YOUR GOAL
Using the data below, work out how many lines contain the word "tables", then state that number without comment.

DATA FOR THIS TASK
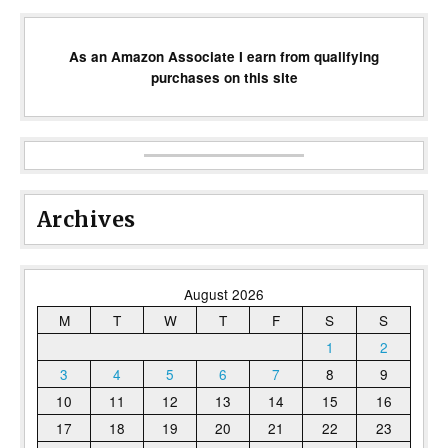
As an Amazon Associate I earn from qualifying
purchases on this site
Archives
August 2026
M
T
W
T
F
S
S
1
2
3
4
5
6
7
8
9
10
11
12
13
14
15
16
17
18
19
20
21
22
23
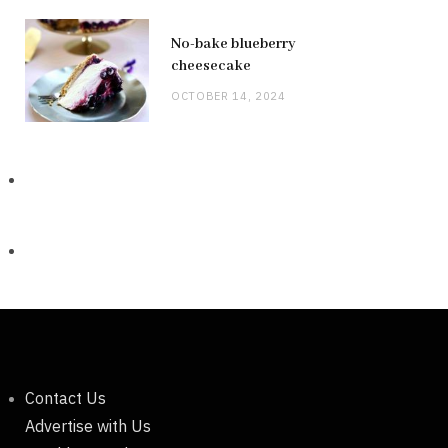
No-bake blueberry
cheesecake
OCTOBER 14, 2024
Contact Us
Advertise with Us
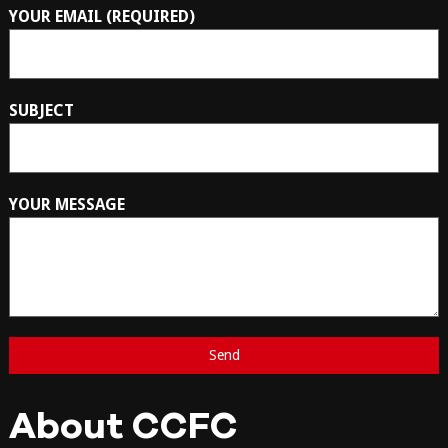
YOUR EMAIL (REQUIRED)
SUBJECT
YOUR MESSAGE
About CCFC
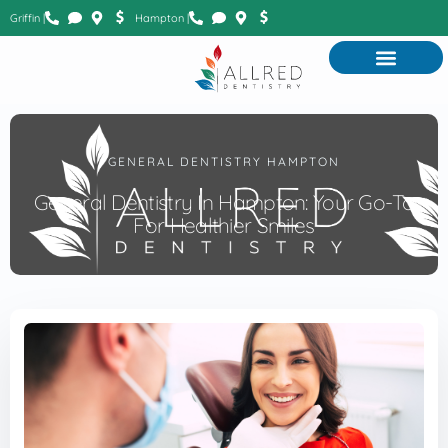
Griffin |
Hampton |
GENERAL DENTISTRY HAMPTON
General Dentistry In Hampton: Your Go-To
For Healthier Smiles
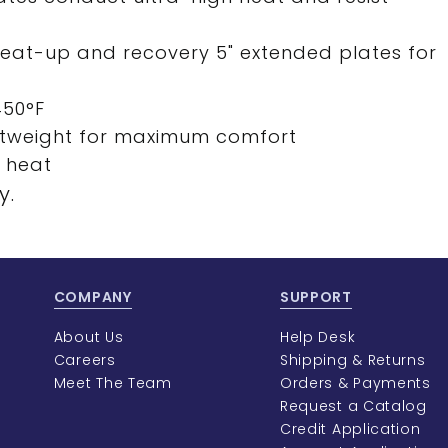
heat-up and recovery 5" extended plates for
450°F
ghtweight for maximum comfort
h heat
y.
COMPANY
SUPPORT
About Us
Help Desk
Careers
Shipping & Returns
Meet The Team
Orders & Payments
Request a Catalog
Credit Application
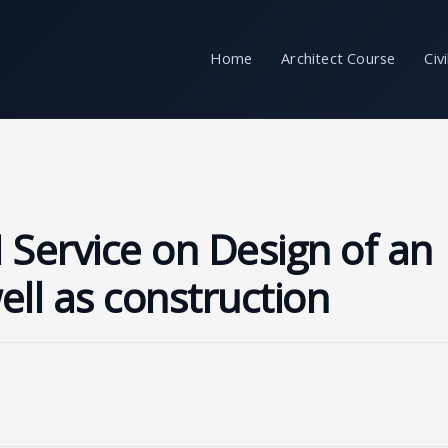
Home
Architect Course
Civ
 Service on Design of an
well as construction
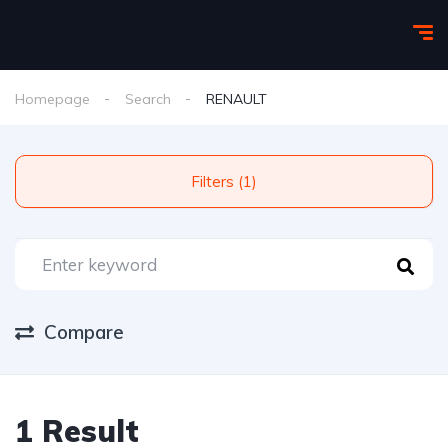
Homepage
Search
RENAULT
Filters (1)
Compare
1 Result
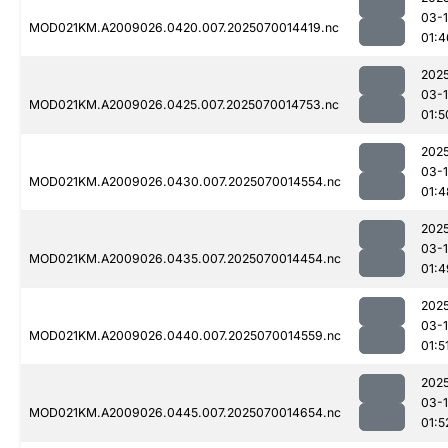
03-1
MOD021KM.A2009026.0420.007.2025070014419.nc
01:4
202
03-1
MOD021KM.A2009026.0425.007.2025070014753.nc
01:5
202
03-1
MOD021KM.A2009026.0430.007.2025070014554.nc
01:4
202
03-1
MOD021KM.A2009026.0435.007.2025070014454.nc
01:4
202
03-1
MOD021KM.A2009026.0440.007.2025070014559.nc
01:5
202
03-1
MOD021KM.A2009026.0445.007.2025070014654.nc
01:5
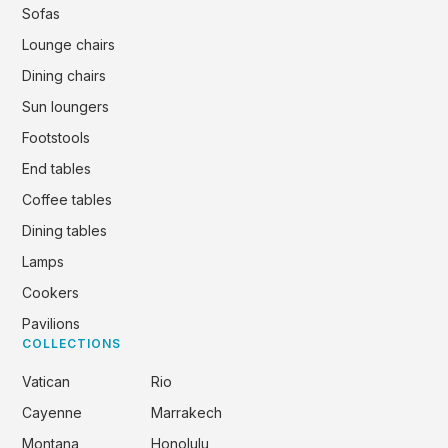
Sofas
Lounge chairs
Dining chairs
Sun loungers
Footstools
End tables
Coffee tables
Dining tables
Lamps
Cookers
Pavilions
COLLECTIONS
Vatican
Rio
Cayenne
Marrakech
Montana
Honolulu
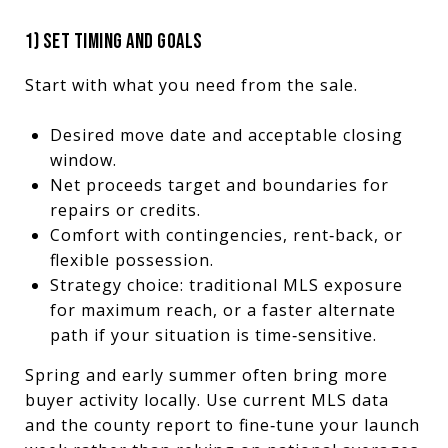
1) SET TIMING AND GOALS
Start with what you need from the sale.
Desired move date and acceptable closing
window.
Net proceeds target and boundaries for
repairs or credits.
Comfort with contingencies, rent‑back, or
flexible possession.
Strategy choice: traditional MLS exposure
for maximum reach, or a faster alternate
path if your situation is time‑sensitive.
Spring and early summer often bring more
buyer activity locally. Use current MLS data
and the county report to fine‑tune your launch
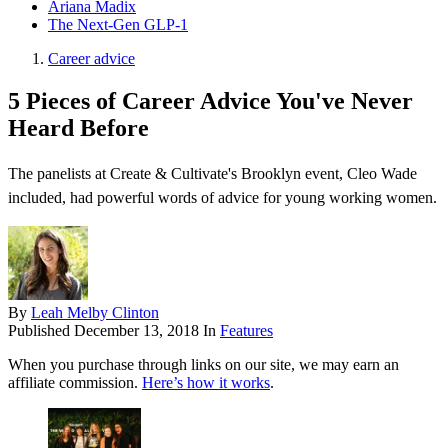
Ariana Madix
The Next-Gen GLP-1
Career advice
5 Pieces of Career Advice You've Never
Heard Before
The panelists at Create & Cultivate's Brooklyn event, Cleo Wade
included, had powerful words of advice for young working women.
By
Leah Melby Clinton
Published
December 13, 2018
In
Features
When you purchase through links on our site, we may earn an
affiliate commission.
Here’s how it works
.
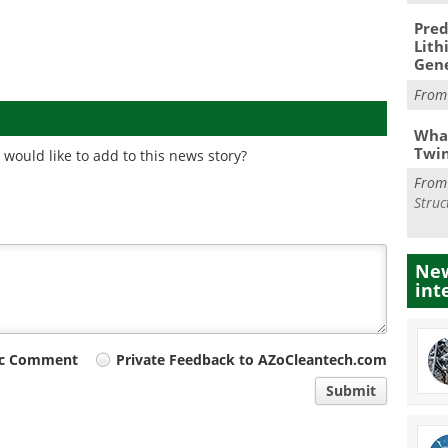
Pred
Lith
Gen
Fro
What
Twi
would like to add to this news story?
Fro
Struc
New
int
ic Comment
Private Feedback to AZoCleantech.com
Submit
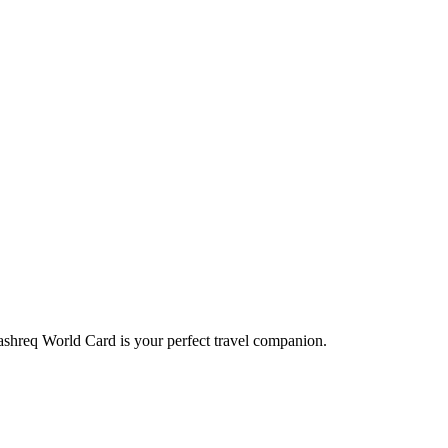
Mashreq World Card is your perfect travel companion.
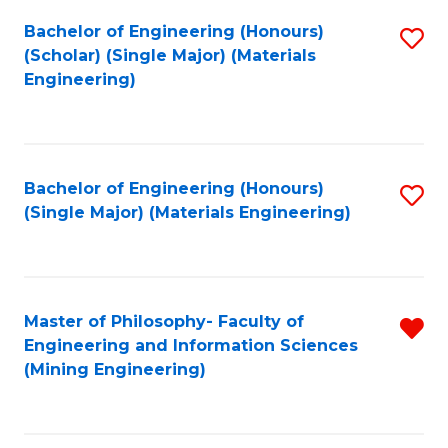
Fa
Bachelor of Engineering (Honours)
S
(Scholar) (Single Major) (Materials
to
Engineering)
C
Fa
Bachelor of Engineering (Honours)
S
(Single Major) (Materials Engineering)
to
C
Fa
Master of Philosophy- Faculty of
R
Engineering and Information Sciences
f
(Mining Engineering)
C
Fa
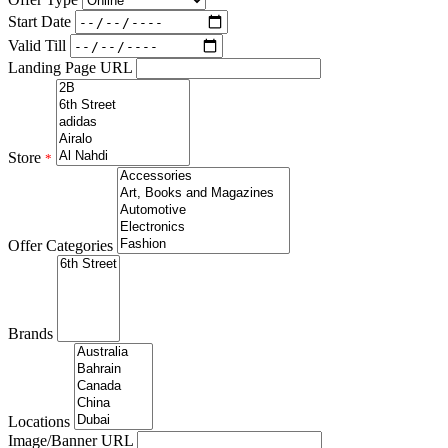
Start Date
Valid Till
Landing Page URL
Store
*
Offer Categories
Brands
Locations
Image/Banner URL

YOUR SOLUTION
3